• _What is needed_: Drop the images. Copy every line below character for character.

═════ Extracted information

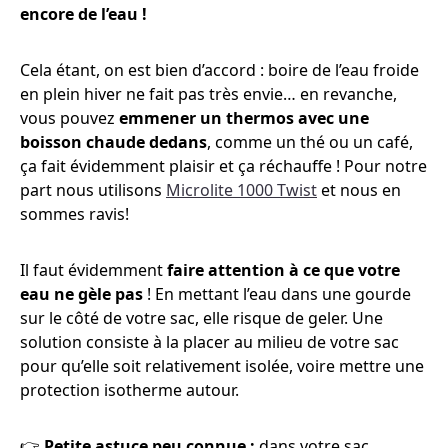
encore de l’eau !
Cela étant, on est bien d’accord : boire de l’eau froide
en plein hiver ne fait pas très envie… en revanche,
vous pouvez
emmener un thermos avec une
boisson chaude dedans
, comme un thé ou un café,
ça fait évidemment plaisir et ça réchauffe ! Pour notre
part nous utilisons
Microlite 1000 Twist
et nous en
sommes ravis!
Il faut évidemment
faire attention à ce que votre
eau ne gèle pas
! En mettant l’eau dans une gourde
sur le côté de votre sac, elle risque de geler. Une
solution consiste à la placer au milieu de votre sac
pour qu’elle soit relativement isolée, voire mettre une
protection isotherme autour.
👉
Petite astuce peu connue :
dans votre sac,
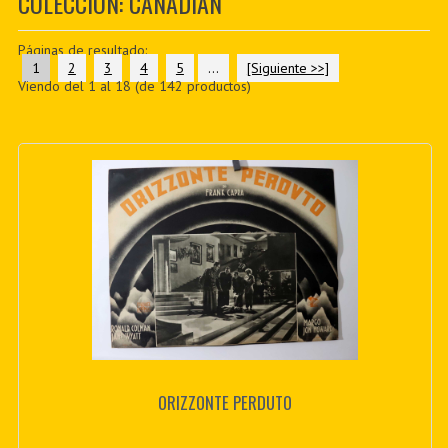
COLECCIÓN: CANADIAN
PDF BOOKS
Páginas de resultado:
CUSTOM PDF
1
2
3
4
5
...
[Siguiente >>]
Viendo del
1
al
18
(de
142
productos)
ORIZZONTE PERDUTO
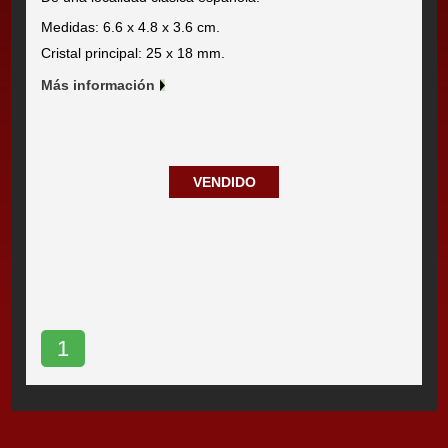
Medidas: 6.6 x 4.8 x 3.6 cm.
Cristal principal: 25 x 18 mm.
Más información
VENDIDO
1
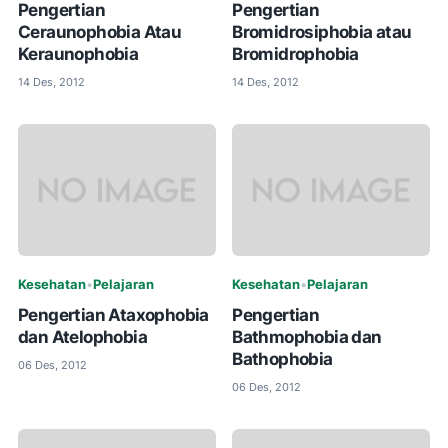
Pengertian
Pengertian
Ceraunophobia Atau
Bromidrosiphobia atau
Keraunophobia
Bromidrophobia
14 Des, 2012
14 Des, 2012
Kesehatan
•
Pelajaran
Kesehatan
•
Pelajaran
Pengertian Ataxophobia
Pengertian
dan Atelophobia
Bathmophobia dan
Bathophobia
06 Des, 2012
06 Des, 2012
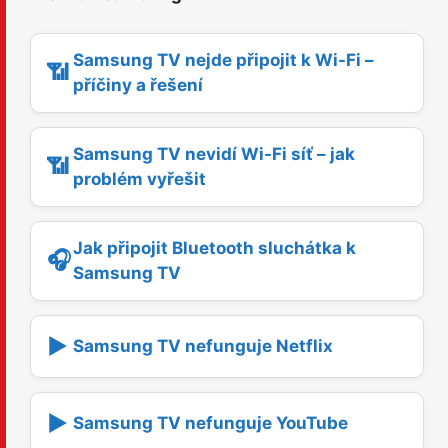
Samsung TV nejde připojit k Wi-Fi –
📶
příčiny a řešení
Samsung TV nevidí Wi-Fi síť – jak
📶
problém vyřešit
Jak připojit Bluetooth sluchátka k
🎧
Samsung TV
▶️
Samsung TV nefunguje Netflix
▶️
Samsung TV nefunguje YouTube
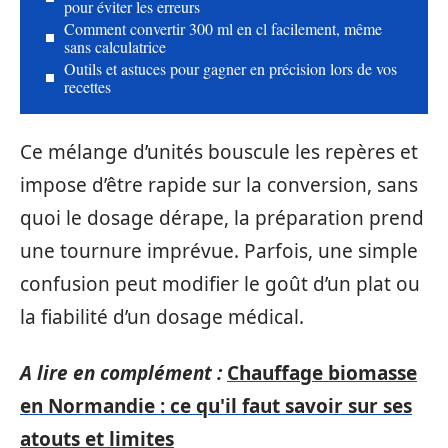
pour éviter les erreurs
Comment convertir 300 ml en cl facilement, même
sans calculatrice
Outils et astuces pour gagner en précision lors de vos
recettes
Ce mélange d’unités bouscule les repères et
impose d’être rapide sur la conversion, sans
quoi le dosage dérape, la préparation prend
une tournure imprévue. Parfois, une simple
confusion peut modifier le goût d’un plat ou
la fiabilité d’un dosage médical.
A lire en complément :
Chauffage biomasse
en Normandie : ce qu'il faut savoir sur ses
atouts et limites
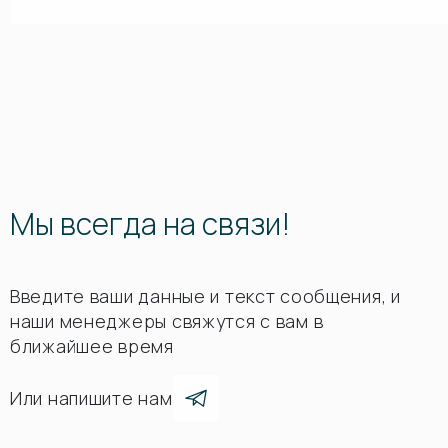
Мы всегда на связи!
Введите ваши данные и текст сообщения, и
наши менеджеры свяжутся с вам в
ближайшее время
Или напишите нам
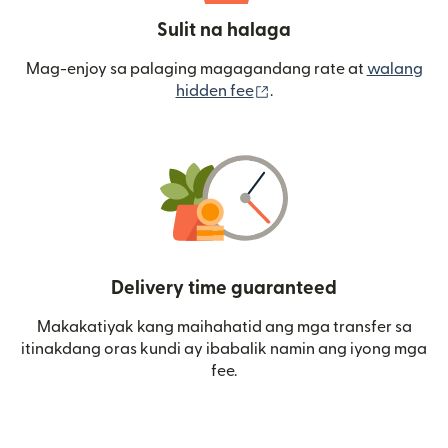
Sulit na halaga
Mag-enjoy sa palaging magagandang rate at
walang
(bubukas sa bagong wi
hidden fee
.
Delivery time guaranteed
Makakatiyak kang maihahatid ang mga transfer sa
itinakdang oras kundi ay ibabalik namin ang iyong mga
fee.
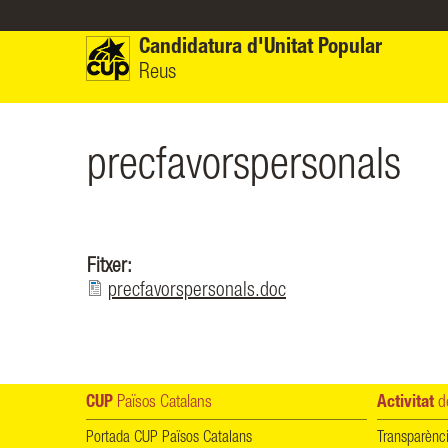
Vés al contingut
Candidatura d'Unitat Popular
Reus
precfavorspersonals
Fitxer:
precfavorspersonals.doc
CUP
Països Catalans
Activitat
de
Portada CUP Països Catalans
Transparènc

══════════

• _Reply to the exercise_:
encore de l’eau !
Cela étant, on est bien d’accord : boire de l’eau froide
en plein hiver ne fait pas très envie… en revanche,
vous pouvez
emmener un thermos avec une
boisson chaude dedans
, comme un thé ou un café,
ça fait évidemment plaisir et ça réchauffe ! Pour notre
part nous utilisons
Microlite 1000 Twist
et nous en
sommes ravis!
Il faut évidemment
faire attention à ce que votre
eau ne gèle pas
! En mettant l’eau dans une gourde
sur le côté de votre sac, elle risque de geler. Une
solution consiste à la placer au milieu de votre sac
pour qu’elle soit relativement isolée, voire mettre une
protection isotherme autour.
👉
Petite astuce peu connue :
dans votre sac,
COLECCIÓN: CANADIAN
PDF BOOKS
Páginas de resultado:
CUSTOM PDF
1
2
3
4
5
...
[Siguiente >>]
Viendo del
1
al
18
(de
142
productos)
ORIZZONTE PERDUTO
Medidas: 6.6 x 4.8 x 3.6 cm.
Cristal principal: 25 x 18 mm.
Más información
VENDIDO
1
Pengertian
Pengertian
Ceraunophobia Atau
Bromidrosiphobia atau
Keraunophobia
Bromidrophobia
14 Des, 2012
14 Des, 2012
Kesehatan
•
Pelajaran
Kesehatan
•
Pelajaran
Pengertian Ataxophobia
Pengertian
dan Atelophobia
Bathmophobia dan
Bathophobia
06 Des, 2012
06 Des, 2012
Samsung TV nejde připojit k Wi-Fi –
📶
příčiny a řešení
Samsung TV nevidí Wi-Fi síť – jak
📶
problém vyřešit
Jak připojit Bluetooth sluchátka k
🎧
Samsung TV
▶️
Samsung TV nefunguje Netflix
▶️
Samsung TV nefunguje YouTube
pour éviter les erreurs
Comment convertir 300 ml en cl facilement, même
sans calculatrice
Outils et astuces pour gagner en précision lors de vos
recettes
Ce mélange d’unités bouscule les repères et
impose d’être rapide sur la conversion, sans
quoi le dosage dérape, la préparation prend
une tournure imprévue. Parfois, une simple
confusion peut modifier le goût d’un plat ou
la fiabilité d’un dosage médical.
A lire en complément :
Chauffage biomasse
en Normandie : ce qu'il faut savoir sur ses
atouts et limites
Мы всегда на связи!
Введите ваши данные и текст сообщения, и
наши менеджеры свяжутся с вам в
ближайшее время
Или напишите нам
Sulit na halaga
Mag-enjoy sa palaging magagandang rate at
walang
(bubukas sa bagong wi
hidden fee
.
Delivery time guaranteed
Makakatiyak kang maihahatid ang mga transfer sa
itinakdang oras kundi ay ibabalik namin ang iyong mga
fee.
Vés al contingut
Candidatura d'Unitat Popular
Reus
precfavorspersonals
Fitxer:
precfavorspersonals.doc
CUP
Països Catalans
Activitat
de
Portada CUP Països Catalans
Transparènc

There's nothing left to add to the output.